_WORK ORDER_: Nothing but an exact copy is wanted: the line with "annihilation of Reugosite, interferes!" and each line after it in the data below, last line included.

[Dataset entries]
Content starts

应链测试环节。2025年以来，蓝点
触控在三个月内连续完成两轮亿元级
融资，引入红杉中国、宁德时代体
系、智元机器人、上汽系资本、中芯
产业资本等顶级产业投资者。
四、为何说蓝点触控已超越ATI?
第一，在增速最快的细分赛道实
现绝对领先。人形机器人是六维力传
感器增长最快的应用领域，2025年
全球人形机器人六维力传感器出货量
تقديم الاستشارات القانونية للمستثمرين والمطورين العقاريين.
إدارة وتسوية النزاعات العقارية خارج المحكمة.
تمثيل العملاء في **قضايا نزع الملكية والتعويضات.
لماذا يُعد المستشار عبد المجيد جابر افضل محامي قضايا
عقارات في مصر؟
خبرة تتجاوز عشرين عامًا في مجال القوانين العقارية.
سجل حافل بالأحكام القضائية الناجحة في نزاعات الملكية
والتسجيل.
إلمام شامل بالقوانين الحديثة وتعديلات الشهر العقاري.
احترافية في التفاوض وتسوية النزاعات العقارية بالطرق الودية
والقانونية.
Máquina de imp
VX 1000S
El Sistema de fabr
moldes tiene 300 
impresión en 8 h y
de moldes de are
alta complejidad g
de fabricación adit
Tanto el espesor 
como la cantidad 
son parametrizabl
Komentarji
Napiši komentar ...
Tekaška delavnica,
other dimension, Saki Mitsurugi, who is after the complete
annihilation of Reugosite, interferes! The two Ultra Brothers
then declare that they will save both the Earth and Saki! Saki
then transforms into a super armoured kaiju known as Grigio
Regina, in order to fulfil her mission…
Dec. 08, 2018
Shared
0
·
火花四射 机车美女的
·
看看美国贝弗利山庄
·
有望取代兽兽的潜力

Content ends

_TASK RESULT_:
annihilation of Reugosite, interferes! The two Ultra Brothers
then declare that they will save both the Earth and Saki! Saki
then transforms into a super armoured kaiju known as Grigio
Regina, in order to fulfil her mission…
Dec. 08, 2018
Shared
0
·
火花四射 机车美女的
·
看看美国贝弗利山庄
·
有望取代兽兽的潜力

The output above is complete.